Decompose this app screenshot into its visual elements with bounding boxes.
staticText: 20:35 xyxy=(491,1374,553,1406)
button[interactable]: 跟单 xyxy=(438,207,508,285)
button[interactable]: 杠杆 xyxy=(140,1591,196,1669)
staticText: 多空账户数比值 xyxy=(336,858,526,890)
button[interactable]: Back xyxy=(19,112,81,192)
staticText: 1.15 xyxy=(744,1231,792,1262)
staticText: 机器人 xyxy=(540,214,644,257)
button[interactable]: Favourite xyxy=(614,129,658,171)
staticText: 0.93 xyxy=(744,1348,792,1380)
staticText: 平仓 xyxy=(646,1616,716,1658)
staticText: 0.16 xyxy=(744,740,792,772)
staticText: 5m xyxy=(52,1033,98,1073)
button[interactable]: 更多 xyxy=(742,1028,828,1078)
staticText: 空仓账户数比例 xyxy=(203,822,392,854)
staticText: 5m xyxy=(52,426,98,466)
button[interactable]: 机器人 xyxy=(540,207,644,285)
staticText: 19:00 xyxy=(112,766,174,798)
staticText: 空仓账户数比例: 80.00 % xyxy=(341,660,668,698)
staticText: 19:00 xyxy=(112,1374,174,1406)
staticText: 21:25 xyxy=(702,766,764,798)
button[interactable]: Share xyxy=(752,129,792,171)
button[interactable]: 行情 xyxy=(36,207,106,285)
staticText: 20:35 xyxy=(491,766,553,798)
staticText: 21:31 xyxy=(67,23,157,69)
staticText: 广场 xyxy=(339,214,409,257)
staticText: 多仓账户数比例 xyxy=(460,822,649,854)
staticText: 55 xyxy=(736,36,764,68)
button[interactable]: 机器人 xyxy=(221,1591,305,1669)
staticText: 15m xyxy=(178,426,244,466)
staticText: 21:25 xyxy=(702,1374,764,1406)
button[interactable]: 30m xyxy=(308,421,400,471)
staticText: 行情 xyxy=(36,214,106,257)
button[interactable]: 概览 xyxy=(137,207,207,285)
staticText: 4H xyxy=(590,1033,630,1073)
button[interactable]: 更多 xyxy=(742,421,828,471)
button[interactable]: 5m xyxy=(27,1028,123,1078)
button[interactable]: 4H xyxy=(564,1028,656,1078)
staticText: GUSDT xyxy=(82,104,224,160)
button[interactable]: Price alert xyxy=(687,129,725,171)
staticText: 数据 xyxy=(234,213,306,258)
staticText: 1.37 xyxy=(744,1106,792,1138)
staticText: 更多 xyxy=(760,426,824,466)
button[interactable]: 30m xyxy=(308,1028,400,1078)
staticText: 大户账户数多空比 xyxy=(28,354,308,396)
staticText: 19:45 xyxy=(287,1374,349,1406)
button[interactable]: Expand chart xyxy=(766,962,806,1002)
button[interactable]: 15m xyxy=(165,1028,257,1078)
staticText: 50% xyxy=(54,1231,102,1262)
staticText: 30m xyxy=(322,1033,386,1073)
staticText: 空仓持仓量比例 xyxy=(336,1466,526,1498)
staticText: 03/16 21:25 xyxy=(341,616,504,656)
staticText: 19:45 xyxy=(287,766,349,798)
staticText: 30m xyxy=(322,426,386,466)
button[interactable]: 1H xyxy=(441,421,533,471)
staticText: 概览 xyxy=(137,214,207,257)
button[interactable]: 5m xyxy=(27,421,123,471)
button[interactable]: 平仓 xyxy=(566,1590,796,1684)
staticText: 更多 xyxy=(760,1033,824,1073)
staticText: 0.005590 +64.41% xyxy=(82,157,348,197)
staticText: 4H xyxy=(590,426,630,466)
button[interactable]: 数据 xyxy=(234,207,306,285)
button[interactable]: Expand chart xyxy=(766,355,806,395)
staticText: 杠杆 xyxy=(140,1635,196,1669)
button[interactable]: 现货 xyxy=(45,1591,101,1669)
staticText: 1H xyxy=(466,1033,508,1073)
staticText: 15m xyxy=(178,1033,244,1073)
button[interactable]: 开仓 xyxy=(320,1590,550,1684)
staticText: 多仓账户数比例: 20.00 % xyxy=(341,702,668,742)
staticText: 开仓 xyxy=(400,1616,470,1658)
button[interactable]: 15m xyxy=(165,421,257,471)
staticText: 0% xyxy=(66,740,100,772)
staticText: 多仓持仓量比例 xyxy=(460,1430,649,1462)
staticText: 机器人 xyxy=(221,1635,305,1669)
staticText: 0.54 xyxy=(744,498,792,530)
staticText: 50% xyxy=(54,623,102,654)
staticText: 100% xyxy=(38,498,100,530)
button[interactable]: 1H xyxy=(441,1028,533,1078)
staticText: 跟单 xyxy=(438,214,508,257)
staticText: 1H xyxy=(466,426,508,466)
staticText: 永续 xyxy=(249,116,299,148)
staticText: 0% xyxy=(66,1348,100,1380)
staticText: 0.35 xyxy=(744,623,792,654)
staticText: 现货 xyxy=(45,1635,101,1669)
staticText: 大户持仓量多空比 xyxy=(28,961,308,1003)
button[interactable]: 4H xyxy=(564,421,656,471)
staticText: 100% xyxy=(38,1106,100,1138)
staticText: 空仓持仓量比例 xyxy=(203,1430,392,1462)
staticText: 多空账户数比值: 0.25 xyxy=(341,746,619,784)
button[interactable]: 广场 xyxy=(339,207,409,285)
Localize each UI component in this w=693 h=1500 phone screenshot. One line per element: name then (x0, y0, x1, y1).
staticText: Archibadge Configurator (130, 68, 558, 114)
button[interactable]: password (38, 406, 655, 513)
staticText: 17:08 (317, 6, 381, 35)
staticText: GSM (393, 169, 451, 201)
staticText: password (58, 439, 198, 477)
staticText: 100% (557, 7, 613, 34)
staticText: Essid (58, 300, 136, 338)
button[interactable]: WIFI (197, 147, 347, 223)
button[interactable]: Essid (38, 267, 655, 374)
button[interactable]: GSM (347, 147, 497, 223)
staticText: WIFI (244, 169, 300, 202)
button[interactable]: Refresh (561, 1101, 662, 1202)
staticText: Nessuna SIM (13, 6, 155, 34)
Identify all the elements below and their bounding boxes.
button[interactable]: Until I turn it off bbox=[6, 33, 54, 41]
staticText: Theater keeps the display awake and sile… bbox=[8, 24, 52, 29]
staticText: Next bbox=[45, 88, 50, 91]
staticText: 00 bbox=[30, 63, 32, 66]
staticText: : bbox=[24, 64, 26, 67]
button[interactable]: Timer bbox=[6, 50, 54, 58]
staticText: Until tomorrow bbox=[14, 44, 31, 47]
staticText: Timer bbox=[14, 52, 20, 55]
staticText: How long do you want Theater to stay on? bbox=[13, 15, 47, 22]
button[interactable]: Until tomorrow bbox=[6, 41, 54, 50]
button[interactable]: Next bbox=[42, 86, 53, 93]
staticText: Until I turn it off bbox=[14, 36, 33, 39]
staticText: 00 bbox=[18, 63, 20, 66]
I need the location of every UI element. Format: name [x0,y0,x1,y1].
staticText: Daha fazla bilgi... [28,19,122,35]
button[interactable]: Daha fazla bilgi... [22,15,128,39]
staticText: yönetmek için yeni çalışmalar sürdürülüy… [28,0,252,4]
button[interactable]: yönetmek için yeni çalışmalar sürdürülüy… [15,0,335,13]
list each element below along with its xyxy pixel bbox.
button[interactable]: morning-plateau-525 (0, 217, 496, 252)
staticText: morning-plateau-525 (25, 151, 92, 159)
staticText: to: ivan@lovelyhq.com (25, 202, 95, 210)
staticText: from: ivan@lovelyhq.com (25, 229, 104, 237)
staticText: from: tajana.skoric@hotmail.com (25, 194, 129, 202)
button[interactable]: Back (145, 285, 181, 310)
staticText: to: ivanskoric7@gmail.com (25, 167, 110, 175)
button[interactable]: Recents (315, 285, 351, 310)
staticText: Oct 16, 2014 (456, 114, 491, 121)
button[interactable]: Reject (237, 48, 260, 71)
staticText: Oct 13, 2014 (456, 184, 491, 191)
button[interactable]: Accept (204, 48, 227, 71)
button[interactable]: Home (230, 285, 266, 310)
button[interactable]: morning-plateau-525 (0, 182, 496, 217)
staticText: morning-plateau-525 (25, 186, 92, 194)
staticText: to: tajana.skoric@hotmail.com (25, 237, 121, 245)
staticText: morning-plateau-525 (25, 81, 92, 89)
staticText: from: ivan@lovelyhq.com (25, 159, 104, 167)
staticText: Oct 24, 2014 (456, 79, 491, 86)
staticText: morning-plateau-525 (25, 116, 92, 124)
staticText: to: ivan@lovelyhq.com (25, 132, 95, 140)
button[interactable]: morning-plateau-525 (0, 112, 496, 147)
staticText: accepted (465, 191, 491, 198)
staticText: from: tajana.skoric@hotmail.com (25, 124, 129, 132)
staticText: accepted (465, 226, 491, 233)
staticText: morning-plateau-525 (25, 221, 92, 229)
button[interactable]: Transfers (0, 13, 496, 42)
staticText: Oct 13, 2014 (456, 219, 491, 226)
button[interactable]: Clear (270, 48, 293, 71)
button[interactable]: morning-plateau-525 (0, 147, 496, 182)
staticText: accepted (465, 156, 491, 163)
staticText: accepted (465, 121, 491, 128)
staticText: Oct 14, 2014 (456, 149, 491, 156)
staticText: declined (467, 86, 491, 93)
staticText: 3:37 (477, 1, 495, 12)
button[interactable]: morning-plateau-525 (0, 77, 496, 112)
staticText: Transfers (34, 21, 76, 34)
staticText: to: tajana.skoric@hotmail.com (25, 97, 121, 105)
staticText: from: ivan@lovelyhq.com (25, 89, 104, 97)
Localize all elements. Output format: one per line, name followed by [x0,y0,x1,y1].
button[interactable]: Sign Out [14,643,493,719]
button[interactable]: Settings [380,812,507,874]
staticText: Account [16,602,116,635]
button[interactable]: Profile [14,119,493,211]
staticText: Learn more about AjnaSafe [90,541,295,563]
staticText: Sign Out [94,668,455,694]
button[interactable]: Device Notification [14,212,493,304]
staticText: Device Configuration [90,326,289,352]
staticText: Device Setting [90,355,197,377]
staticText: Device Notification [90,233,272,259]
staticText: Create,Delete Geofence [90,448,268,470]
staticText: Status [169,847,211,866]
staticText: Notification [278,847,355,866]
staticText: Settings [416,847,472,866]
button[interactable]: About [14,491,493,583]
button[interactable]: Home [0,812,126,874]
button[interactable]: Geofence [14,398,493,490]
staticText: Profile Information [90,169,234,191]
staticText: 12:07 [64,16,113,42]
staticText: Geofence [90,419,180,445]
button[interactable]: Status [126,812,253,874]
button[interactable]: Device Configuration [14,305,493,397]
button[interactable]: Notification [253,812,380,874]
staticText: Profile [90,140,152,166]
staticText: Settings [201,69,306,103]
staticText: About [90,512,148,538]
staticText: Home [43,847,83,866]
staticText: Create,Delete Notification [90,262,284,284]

*What to work on*. Please go through the data above and copy each line that has the word "Notification".

*Result below*.
button[interactable]: Device Notification [14,212,493,304]
staticText: Device Notification [90,233,272,259]
staticText: Notification [278,847,355,866]
button[interactable]: Notification [253,812,380,874]
staticText: Create,Delete Notification [90,262,284,284]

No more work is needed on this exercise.